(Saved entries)
<<<<
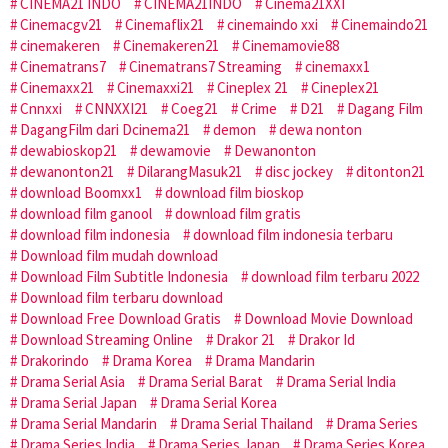
CINEMA21 INDO
CINEMA21INDO
Cinema21XXI
Cinemacgv21
Cinemaflix21
cinemaindo xxi
Cinemaindo21
cinemakeren
Cinemakeren21
Cinemamovie88
Cinematrans7
Cinematrans7 Streaming
cinemaxx1
Cinemaxx21
Cinemaxxi21
Cineplex 21
Cineplex21
Cnnxxi
CNNXXI21
Coeg21
Crime
D21
Dagang Film
DagangFilm dari Dcinema21
demon
dewa nonton
dewabioskop21
dewamovie
Dewanonton
dewanonton21
DilarangMasuk21
disc jockey
ditonton21
download Boomxx1
download film bioskop
download film ganool
download film gratis
download film indonesia
download film indonesia terbaru
Download film mudah download
Download Film Subtitle Indonesia
download film terbaru 2022
Download film terbaru download
Download Free Download Gratis
Download Movie Download
Download Streaming Online
Drakor 21
Drakor Id
Drakorindo
Drama Korea
Drama Mandarin
Drama Serial Asia
Drama Serial Barat
Drama Serial India
Drama Serial Japan
Drama Serial Korea
Drama Serial Mandarin
Drama Serial Thailand
Drama Series
Drama Series India
Drama Series Japan
Drama Series Korea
>>>>
**Your objective**
Only the lines above starting at the line that holds "Cinemaflix21" and ending at the line that holds "Download film terbaru download" are to be repeated, exactly and in full.

**Problem solution**
Cinemaflix21
cinemaindo xxi
Cinemaindo21
cinemakeren
Cinemakeren21
Cinemamovie88
Cinematrans7
Cinematrans7 Streaming
cinemaxx1
Cinemaxx21
Cinemaxxi21
Cineplex 21
Cineplex21
Cnnxxi
CNNXXI21
Coeg21
Crime
D21
Dagang Film
DagangFilm dari Dcinema21
demon
dewa nonton
dewabioskop21
dewamovie
Dewanonton
dewanonton21
DilarangMasuk21
disc jockey
ditonton21
download Boomxx1
download film bioskop
download film ganool
download film gratis
download film indonesia
download film indonesia terbaru
Download film mudah download
Download Film Subtitle Indonesia
download film terbaru 2022
Download film terbaru download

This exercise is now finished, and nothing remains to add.